*** Block opens ***

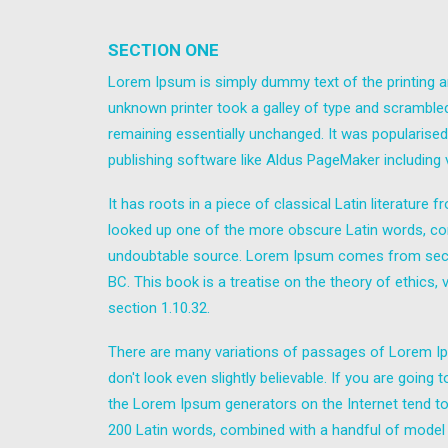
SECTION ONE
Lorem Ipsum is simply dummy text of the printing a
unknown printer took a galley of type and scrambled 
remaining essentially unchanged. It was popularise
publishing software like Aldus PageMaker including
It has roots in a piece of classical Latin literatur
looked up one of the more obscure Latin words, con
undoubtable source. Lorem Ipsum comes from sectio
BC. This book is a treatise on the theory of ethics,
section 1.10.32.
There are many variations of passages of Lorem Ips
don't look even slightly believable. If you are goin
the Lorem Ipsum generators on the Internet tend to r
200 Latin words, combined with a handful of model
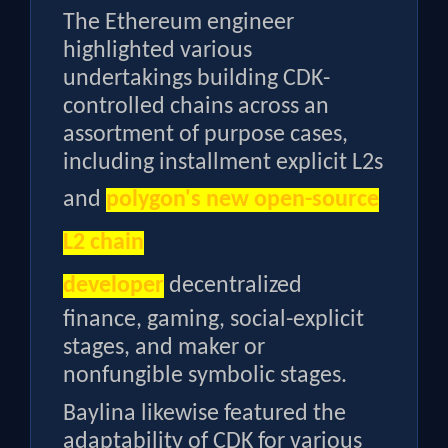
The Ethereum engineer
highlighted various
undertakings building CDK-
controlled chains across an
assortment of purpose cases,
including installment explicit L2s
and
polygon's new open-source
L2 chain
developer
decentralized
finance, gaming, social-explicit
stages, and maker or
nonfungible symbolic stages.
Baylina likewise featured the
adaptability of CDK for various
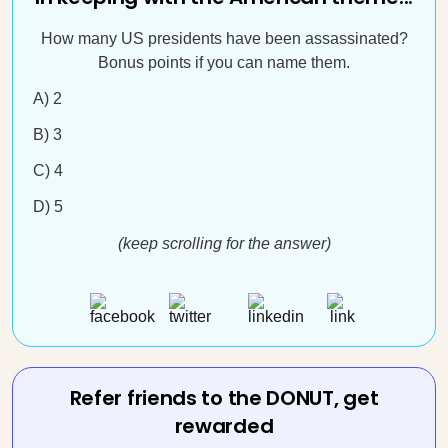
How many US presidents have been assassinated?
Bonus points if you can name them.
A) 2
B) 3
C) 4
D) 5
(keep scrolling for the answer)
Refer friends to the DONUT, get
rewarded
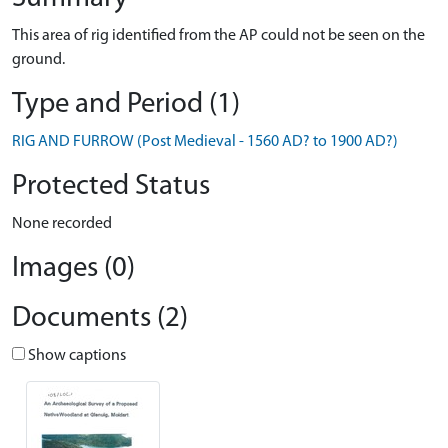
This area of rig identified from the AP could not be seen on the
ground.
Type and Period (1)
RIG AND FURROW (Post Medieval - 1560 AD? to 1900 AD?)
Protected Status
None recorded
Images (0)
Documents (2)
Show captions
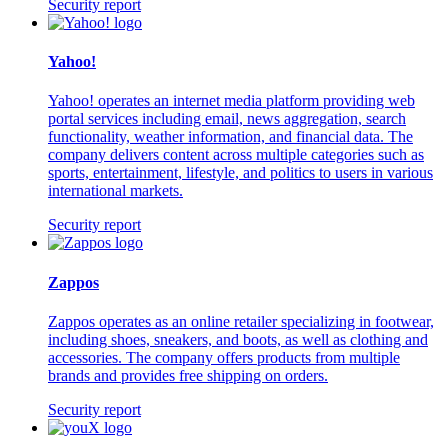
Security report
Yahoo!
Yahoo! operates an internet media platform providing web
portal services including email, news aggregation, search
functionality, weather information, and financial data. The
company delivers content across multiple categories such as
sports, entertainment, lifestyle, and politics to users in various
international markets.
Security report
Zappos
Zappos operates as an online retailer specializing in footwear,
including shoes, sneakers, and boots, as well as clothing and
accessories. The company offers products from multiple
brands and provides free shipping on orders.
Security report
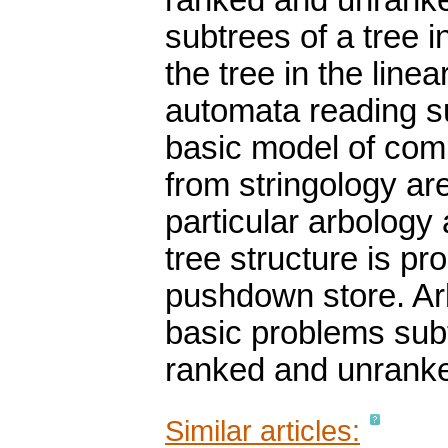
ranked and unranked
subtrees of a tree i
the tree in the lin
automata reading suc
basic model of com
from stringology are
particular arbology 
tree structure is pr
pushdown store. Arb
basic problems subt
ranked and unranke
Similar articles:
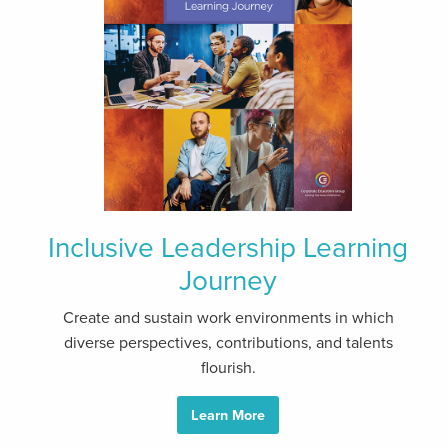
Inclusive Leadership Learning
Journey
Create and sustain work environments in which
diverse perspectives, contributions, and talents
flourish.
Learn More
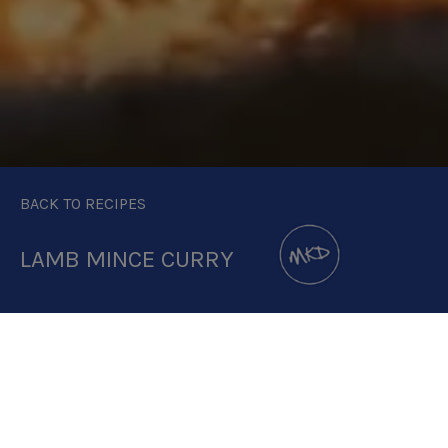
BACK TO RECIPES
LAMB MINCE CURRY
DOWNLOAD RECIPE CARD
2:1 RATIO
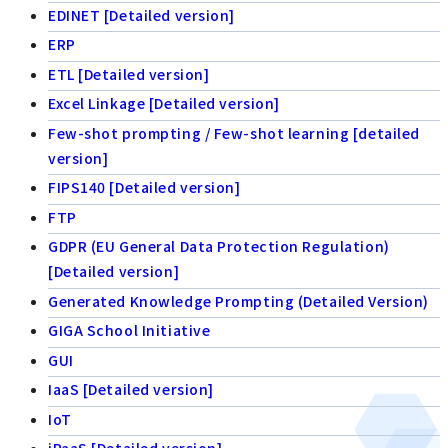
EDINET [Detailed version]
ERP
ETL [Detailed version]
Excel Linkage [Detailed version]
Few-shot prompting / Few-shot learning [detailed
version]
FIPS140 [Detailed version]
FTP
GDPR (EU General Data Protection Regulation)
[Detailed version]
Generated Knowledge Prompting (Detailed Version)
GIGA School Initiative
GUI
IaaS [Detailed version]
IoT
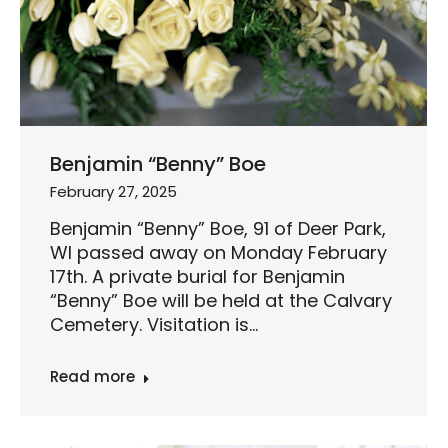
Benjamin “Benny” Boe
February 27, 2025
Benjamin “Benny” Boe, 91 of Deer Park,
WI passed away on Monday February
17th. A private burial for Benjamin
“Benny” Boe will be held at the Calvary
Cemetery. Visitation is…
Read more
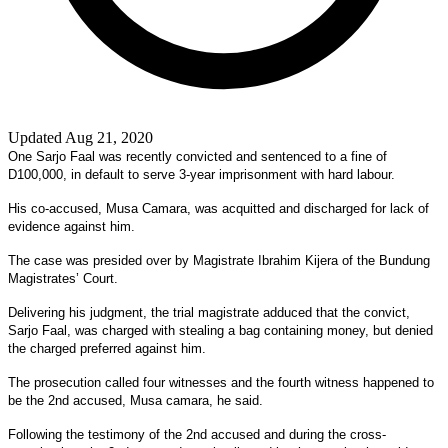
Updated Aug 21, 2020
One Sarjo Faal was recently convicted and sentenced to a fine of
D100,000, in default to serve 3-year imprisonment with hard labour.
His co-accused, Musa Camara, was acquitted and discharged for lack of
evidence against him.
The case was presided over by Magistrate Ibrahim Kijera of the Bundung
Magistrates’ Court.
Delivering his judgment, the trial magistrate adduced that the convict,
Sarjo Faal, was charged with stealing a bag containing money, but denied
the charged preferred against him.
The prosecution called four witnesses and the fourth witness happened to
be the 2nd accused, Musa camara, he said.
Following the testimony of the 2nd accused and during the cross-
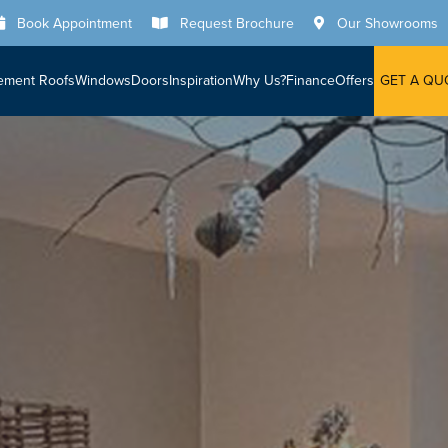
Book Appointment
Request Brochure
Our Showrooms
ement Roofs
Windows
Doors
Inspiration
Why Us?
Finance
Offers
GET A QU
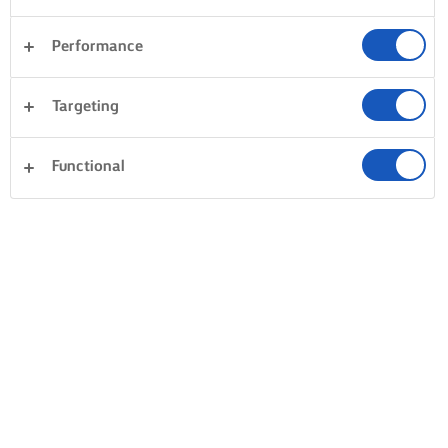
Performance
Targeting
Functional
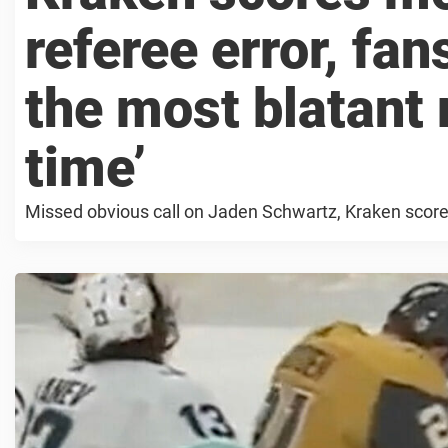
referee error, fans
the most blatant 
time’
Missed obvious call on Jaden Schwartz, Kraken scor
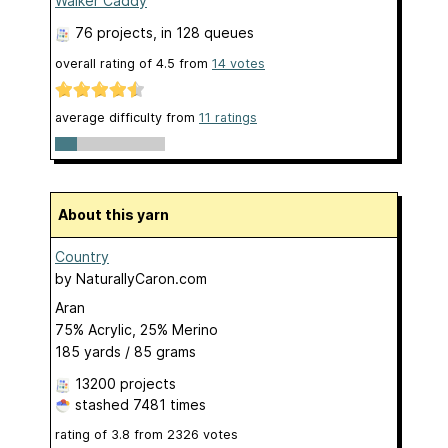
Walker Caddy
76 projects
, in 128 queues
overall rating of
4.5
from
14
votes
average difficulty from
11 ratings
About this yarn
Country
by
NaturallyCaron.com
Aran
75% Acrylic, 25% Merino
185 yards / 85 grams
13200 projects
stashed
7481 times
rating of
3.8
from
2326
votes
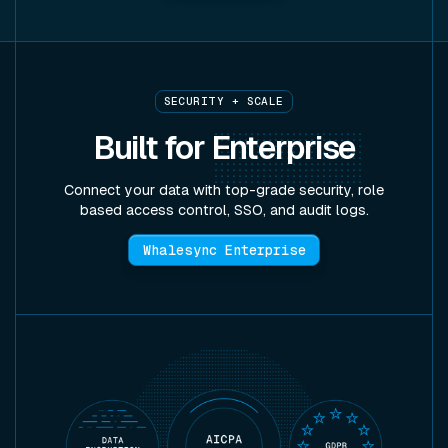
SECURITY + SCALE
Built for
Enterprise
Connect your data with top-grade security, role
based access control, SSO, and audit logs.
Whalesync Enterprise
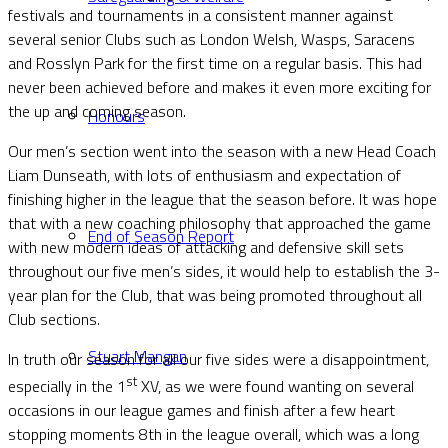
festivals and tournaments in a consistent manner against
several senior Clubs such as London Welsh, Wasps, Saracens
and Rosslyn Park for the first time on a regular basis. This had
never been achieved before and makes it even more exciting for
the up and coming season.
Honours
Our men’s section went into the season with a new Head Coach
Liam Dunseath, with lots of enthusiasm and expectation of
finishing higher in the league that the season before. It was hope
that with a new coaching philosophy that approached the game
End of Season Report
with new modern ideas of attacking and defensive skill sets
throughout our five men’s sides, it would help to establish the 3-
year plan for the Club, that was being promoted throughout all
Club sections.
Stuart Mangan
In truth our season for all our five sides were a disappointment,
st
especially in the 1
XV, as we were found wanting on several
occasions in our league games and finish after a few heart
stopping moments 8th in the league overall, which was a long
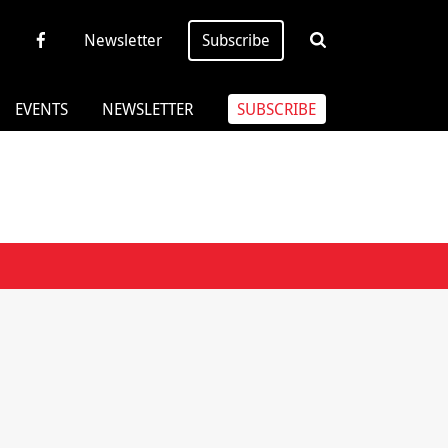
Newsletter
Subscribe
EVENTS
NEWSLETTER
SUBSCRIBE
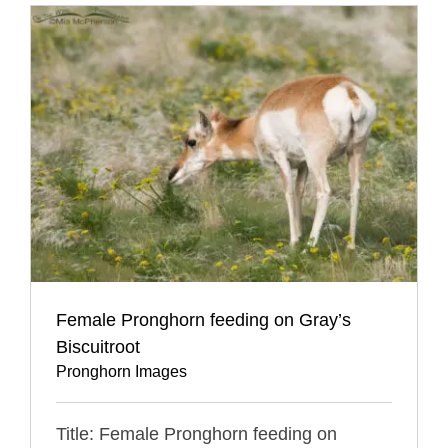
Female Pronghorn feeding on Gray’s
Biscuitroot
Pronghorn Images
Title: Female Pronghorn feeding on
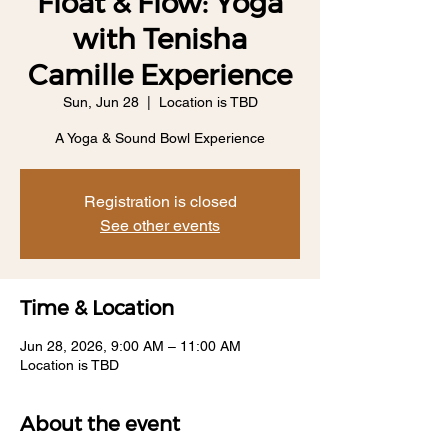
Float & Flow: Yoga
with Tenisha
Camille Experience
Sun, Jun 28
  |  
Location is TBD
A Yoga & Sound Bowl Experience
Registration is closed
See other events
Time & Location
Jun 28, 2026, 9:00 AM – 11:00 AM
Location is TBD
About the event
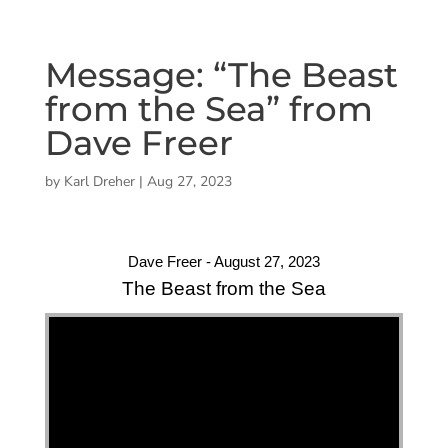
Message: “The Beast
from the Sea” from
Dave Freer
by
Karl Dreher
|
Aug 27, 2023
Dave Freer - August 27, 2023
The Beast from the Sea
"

*** Block closes ***

- **Activity**
With pictures excluded, reproduce exactly the lines above from the one containing "LAMB MINCE CURRY" down to the one containing "the charged preferred against him.", those two included.

- **Task solution**
LAMB MINCE CURRY
DOWNLOAD RECIPE CARD
2:1 RATIO
EDINET [Detailed version]
ERP
ETL [Detailed version]
Excel Linkage [Detailed version]
Few-shot prompting / Few-shot learning [detailed
version]
FIPS140 [Detailed version]
FTP
GDPR (EU General Data Protection Regulation)
[Detailed version]
Generated Knowledge Prompting (Detailed Version)
GIGA School Initiative
GUI
IaaS [Detailed version]
IoT
Benjamin “Benny” Boe
February 27, 2025
Benjamin “Benny” Boe, 91 of Deer Park,
WI passed away on Monday February
17th. A private burial for Benjamin
“Benny” Boe will be held at the Calvary
Cemetery. Visitation is…
Read more
Updated Aug 21, 2020
One Sarjo Faal was recently convicted and sentenced to a fine of
D100,000, in default to serve 3-year imprisonment with hard labour.
His co-accused, Musa Camara, was acquitted and discharged for lack of
evidence against him.
The case was presided over by Magistrate Ibrahim Kijera of the Bundung
Magistrates’ Court.
Delivering his judgment, the trial magistrate adduced that the convict,
Sarjo Faal, was charged with stealing a bag containing money, but denied
the charged preferred against him.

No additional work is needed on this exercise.